By TANIA KARAS
The vacancy rate for Manhattan apartments crept up for the second consecutive month in July, good news for those searching for a new living space. But the accompanying bad news should come as no surprise: average rental rates are at record highs, with no signs of coming down soon.
A report by real-estate firm Citi Habitats shows that Manhattan's inventory increased to 1.2% in July, the highest level since March. In the year-earlier month, the Manhattan vacancy rate was 0.86%.
The latest figure is an unusually high rate for the summer months, traditionally the busiest season for renters on the move, and means apartment seekers have more units to choose from.
But Citi Habitats President Gary Malin said this summer is still a clear "landlord market." The average Manhattan apartment rented for $3,459 in July, an increase of $16 over the previous $3,443 record set in May.
In addition, fewer than 5% of landlords are offering a free month's rent or paying brokers' fees—the kind of incentives that were far more common for renters at the height of the recession.
"We've never been busier than right now," Mr. Malin said. "Demand is still very strong. Prices are getting higher, and incentives for renters have dwindled and gone away."

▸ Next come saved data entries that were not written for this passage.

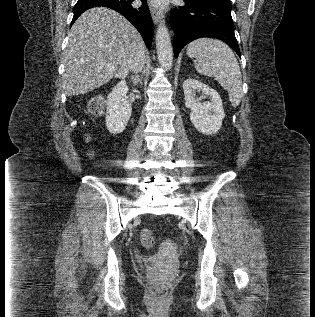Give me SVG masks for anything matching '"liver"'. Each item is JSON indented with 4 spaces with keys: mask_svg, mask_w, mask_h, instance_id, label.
<instances>
[{
    "mask_svg": "<svg viewBox=\"0 0 315 317\" xmlns=\"http://www.w3.org/2000/svg\"><path fill=\"white\" fill-rule=\"evenodd\" d=\"M138 53L145 54L142 37L122 15L104 7L86 11L73 24L63 54L66 95L88 93L113 77L124 79Z\"/></svg>",
    "mask_w": 315,
    "mask_h": 317,
    "instance_id": "1",
    "label": "liver"
}]
</instances>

Douglas Wagner, executive director of leasing for real-estate firm Bond New York, said July through September are the months New Yorkers are likeliest to move, making the 1.2% vacancy rate not far off the mark from what's typical for July.

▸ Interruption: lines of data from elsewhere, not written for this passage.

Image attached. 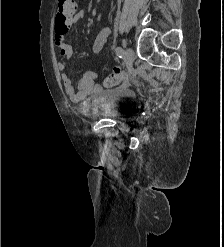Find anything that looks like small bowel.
Here are the masks:
<instances>
[{
    "instance_id": "1",
    "label": "small bowel",
    "mask_w": 224,
    "mask_h": 247,
    "mask_svg": "<svg viewBox=\"0 0 224 247\" xmlns=\"http://www.w3.org/2000/svg\"><path fill=\"white\" fill-rule=\"evenodd\" d=\"M85 16V12L83 10L76 11L72 23H77L82 20ZM110 35V28H103L95 37L93 42V52L98 54L103 49L108 36ZM55 45L58 47L61 60L58 62V69L61 72V80L65 87V90L70 97V99L74 102H79L87 99L90 96H93L99 93L102 90V86L96 82L98 79V74L93 71H85L83 72L77 84L74 85L71 78L68 74L65 73V69L67 67L68 61L71 59L73 55V49L70 44L67 43L65 38V33H59L55 31L54 36ZM121 71L119 68H115L114 72Z\"/></svg>"
}]
</instances>
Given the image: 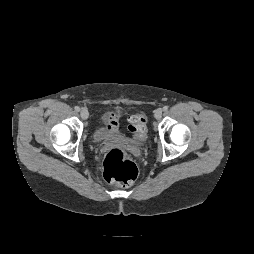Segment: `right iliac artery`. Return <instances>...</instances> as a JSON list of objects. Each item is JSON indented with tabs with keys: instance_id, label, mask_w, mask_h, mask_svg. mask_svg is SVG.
<instances>
[{
	"instance_id": "82829eb1",
	"label": "right iliac artery",
	"mask_w": 254,
	"mask_h": 254,
	"mask_svg": "<svg viewBox=\"0 0 254 254\" xmlns=\"http://www.w3.org/2000/svg\"><path fill=\"white\" fill-rule=\"evenodd\" d=\"M75 111L79 112L80 111V108L78 106H76L75 108Z\"/></svg>"
}]
</instances>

"I'm not surprised," Mr. Wagner said. "It's a seasonal opening of inventory. If you take a look at the numbers in October, they'll be tighter again."
Mr. Malin attributed the higher vacancy rate to people delaying their move-in dates to save money in a time of increasing rental prices.
People often "will move in a month or two before they start a new job so they can enjoy New York and get set up in a new environment," he said. "This summer they're waiting to move in until they absolutely have to."
That is adding to a rush for housing in the last few weeks of summer, Mr. Malin said, and the Manhattan vacancy rate will likely drop in August due to pent-up demand. This will push some out of Manhattan and into cheaper apartments in other boroughs.
He said that will help create demand in Brooklyn and Queens and spur new housing development there. "It's better for everyone in the long run," Mr. Malin said. "But the truth is, we need more housing."